Select from the data all lines with the word "text".
** Opening Task material block **
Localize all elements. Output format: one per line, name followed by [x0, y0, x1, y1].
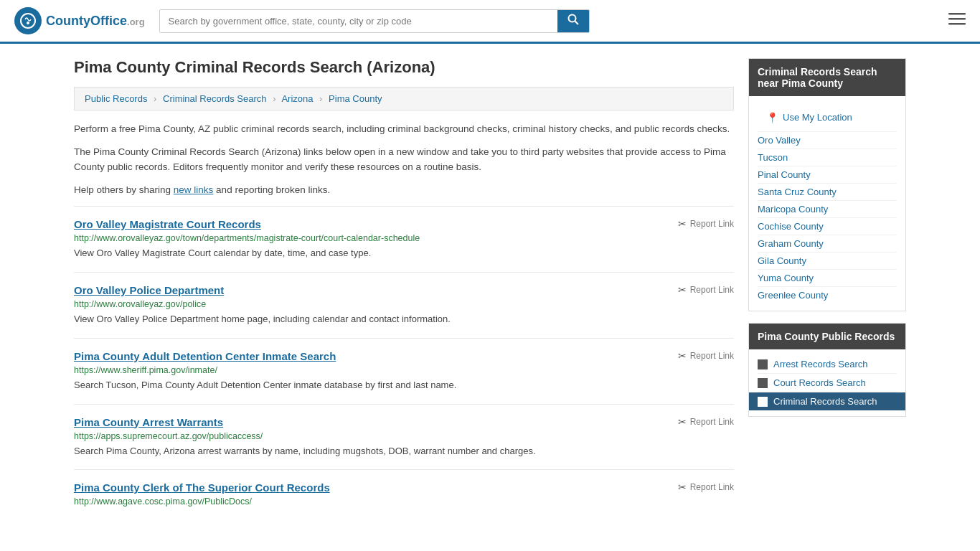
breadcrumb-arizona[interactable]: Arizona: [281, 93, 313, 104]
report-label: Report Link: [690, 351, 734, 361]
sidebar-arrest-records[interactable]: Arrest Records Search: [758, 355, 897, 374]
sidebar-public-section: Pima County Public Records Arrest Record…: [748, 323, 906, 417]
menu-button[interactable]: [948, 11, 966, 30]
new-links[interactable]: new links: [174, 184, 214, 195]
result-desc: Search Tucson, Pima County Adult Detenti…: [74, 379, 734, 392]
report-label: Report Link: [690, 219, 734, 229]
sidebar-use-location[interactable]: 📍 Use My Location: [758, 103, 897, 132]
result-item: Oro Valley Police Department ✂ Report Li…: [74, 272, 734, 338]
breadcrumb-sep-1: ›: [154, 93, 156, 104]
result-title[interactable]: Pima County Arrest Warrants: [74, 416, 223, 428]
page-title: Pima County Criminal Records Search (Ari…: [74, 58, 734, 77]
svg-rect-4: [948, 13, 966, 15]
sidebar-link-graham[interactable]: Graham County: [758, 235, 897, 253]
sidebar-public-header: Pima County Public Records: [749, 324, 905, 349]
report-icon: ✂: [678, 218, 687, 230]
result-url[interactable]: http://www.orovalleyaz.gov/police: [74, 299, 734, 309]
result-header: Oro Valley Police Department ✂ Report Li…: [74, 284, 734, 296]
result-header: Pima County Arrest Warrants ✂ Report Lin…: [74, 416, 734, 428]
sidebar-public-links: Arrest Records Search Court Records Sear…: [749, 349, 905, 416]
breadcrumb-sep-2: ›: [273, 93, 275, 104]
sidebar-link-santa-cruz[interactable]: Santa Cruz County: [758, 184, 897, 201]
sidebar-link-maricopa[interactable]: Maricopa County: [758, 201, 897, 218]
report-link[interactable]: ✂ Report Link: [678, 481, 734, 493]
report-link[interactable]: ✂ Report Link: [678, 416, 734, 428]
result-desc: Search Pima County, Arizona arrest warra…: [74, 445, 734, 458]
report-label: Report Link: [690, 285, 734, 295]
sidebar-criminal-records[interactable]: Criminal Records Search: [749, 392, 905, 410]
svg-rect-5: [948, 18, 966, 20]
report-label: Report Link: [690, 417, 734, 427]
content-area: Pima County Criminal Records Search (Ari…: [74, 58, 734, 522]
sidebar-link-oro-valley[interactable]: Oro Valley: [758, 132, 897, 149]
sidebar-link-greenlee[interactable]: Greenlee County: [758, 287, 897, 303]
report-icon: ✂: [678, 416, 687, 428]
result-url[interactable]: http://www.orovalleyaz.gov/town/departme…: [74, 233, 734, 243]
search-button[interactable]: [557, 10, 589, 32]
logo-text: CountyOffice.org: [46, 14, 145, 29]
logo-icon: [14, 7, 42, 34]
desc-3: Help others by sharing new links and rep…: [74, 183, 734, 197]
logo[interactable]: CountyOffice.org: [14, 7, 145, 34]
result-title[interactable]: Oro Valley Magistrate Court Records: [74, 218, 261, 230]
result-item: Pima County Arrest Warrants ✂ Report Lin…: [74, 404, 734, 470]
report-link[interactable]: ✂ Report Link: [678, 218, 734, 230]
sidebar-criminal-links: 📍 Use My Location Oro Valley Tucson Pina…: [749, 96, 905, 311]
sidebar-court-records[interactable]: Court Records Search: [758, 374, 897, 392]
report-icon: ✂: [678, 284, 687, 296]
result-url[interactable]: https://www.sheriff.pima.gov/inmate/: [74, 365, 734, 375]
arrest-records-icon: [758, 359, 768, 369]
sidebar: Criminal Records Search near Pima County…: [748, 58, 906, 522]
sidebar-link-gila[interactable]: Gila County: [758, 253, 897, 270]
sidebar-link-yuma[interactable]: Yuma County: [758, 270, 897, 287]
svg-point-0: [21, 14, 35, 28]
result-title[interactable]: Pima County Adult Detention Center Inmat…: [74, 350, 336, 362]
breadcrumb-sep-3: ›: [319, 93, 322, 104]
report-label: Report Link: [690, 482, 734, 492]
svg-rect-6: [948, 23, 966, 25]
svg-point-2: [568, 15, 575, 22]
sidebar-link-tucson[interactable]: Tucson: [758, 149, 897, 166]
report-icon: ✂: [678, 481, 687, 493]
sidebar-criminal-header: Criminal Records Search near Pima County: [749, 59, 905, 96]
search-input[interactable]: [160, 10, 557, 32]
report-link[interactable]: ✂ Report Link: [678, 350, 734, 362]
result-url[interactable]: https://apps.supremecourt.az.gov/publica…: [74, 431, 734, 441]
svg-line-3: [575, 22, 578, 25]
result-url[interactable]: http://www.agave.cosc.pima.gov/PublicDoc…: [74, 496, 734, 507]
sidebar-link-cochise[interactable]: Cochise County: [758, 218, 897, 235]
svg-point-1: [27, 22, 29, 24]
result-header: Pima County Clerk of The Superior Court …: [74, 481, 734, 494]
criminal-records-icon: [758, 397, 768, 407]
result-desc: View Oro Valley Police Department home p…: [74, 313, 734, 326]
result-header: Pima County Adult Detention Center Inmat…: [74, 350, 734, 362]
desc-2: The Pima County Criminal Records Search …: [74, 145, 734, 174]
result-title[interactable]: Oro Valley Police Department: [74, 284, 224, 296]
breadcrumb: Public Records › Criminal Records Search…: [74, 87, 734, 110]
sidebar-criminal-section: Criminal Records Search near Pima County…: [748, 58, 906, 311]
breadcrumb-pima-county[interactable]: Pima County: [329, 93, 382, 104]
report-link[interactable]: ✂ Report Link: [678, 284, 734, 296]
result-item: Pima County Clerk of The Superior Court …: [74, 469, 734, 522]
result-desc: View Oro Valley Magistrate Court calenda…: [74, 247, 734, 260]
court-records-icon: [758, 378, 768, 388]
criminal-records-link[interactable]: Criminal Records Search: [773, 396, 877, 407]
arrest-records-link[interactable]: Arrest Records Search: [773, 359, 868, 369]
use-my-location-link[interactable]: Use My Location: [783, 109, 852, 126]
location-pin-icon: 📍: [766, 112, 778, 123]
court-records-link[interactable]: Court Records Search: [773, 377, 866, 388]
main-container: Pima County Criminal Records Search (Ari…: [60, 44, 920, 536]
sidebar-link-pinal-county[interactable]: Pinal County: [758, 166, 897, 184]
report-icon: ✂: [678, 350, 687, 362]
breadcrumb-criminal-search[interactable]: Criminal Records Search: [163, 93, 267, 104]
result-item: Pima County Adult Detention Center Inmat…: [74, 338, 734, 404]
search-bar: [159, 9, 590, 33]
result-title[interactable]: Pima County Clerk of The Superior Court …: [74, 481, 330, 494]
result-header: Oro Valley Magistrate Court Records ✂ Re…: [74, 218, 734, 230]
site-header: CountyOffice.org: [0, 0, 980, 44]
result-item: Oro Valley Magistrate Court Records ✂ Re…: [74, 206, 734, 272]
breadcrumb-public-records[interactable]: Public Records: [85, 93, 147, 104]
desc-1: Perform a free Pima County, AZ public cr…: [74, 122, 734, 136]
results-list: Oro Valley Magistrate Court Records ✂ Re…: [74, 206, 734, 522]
** Closing Task material block **
** Opening Task material block **
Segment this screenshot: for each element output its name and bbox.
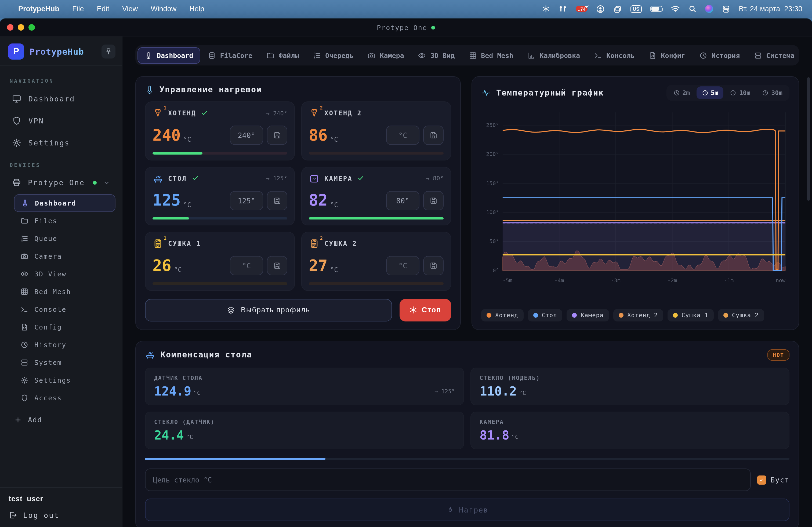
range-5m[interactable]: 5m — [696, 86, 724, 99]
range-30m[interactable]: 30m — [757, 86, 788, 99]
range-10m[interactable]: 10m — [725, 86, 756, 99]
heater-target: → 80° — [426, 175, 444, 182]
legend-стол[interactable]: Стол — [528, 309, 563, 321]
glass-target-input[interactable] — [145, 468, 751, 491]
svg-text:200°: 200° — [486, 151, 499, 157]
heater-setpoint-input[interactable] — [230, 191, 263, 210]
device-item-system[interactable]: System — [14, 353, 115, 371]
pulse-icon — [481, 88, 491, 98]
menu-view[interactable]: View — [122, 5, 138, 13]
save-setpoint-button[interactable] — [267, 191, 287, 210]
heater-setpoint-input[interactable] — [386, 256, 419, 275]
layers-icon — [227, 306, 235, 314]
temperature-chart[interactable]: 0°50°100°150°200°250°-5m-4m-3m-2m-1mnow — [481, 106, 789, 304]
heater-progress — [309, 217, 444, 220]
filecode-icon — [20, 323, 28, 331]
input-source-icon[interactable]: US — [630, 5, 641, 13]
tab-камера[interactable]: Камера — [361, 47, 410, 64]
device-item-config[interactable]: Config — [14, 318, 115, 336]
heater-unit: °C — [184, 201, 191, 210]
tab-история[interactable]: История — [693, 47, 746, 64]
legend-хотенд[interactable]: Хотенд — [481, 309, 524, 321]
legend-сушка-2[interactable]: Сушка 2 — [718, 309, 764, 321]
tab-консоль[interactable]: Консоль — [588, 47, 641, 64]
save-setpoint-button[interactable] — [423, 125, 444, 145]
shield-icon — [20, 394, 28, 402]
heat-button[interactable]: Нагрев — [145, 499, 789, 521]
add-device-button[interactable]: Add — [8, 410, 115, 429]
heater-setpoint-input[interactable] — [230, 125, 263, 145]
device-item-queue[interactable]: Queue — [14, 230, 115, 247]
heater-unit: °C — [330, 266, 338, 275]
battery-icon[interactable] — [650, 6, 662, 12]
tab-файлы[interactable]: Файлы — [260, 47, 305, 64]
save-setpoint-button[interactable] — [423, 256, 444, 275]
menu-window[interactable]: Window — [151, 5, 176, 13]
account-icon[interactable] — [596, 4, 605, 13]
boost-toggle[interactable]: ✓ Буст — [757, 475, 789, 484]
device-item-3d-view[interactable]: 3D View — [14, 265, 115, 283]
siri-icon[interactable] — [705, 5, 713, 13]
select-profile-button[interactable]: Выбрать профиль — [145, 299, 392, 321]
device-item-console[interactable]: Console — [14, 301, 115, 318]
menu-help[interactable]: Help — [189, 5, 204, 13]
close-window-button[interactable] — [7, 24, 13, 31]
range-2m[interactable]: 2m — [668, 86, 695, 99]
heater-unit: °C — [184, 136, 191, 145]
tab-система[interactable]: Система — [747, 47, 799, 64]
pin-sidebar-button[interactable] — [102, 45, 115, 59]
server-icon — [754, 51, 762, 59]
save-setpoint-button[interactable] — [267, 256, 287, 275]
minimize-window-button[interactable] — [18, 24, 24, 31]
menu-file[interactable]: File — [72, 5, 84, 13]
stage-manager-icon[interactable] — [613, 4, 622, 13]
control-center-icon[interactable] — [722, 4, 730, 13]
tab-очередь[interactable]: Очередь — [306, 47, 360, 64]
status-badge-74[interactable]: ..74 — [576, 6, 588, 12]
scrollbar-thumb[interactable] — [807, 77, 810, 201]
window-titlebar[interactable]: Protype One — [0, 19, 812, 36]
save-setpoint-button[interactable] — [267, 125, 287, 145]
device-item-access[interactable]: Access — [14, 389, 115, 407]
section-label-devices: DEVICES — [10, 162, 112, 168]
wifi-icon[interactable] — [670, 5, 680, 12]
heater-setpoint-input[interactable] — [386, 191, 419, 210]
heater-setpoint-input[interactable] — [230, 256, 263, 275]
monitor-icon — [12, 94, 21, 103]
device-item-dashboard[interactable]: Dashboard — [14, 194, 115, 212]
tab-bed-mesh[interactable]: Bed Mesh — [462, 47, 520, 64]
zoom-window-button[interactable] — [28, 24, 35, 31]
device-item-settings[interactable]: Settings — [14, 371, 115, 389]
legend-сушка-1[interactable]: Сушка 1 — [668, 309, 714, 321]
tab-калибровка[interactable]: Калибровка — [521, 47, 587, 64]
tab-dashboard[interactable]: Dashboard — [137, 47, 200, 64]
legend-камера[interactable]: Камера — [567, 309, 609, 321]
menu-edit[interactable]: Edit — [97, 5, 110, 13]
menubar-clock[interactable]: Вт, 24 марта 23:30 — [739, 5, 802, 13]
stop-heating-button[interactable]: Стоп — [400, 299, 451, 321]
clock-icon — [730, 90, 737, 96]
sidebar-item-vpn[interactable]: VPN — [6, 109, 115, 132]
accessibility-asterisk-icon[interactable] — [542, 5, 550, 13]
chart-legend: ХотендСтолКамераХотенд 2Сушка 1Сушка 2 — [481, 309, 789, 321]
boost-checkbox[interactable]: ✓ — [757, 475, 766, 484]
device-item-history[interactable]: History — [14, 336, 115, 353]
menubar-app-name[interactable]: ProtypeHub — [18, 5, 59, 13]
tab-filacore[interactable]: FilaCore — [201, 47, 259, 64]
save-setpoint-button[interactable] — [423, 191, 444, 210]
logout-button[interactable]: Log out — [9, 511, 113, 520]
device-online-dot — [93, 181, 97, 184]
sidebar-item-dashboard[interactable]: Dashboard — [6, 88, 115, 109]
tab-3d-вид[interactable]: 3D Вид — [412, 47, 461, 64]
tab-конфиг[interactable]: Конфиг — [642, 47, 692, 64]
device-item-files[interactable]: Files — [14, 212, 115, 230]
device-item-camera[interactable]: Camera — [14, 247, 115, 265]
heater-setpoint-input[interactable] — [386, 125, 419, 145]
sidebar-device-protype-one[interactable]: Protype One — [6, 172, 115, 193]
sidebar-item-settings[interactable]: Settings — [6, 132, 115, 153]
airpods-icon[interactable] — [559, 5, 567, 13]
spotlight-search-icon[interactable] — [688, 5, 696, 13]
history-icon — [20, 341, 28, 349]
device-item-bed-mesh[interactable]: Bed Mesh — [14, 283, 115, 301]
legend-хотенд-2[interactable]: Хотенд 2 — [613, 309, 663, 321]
** Closing Task material block **
▶ Answer space:
logo-text: CountyOffice.org: [46, 14, 145, 29]
svg-text:200°: 200° — [486, 151, 499, 157]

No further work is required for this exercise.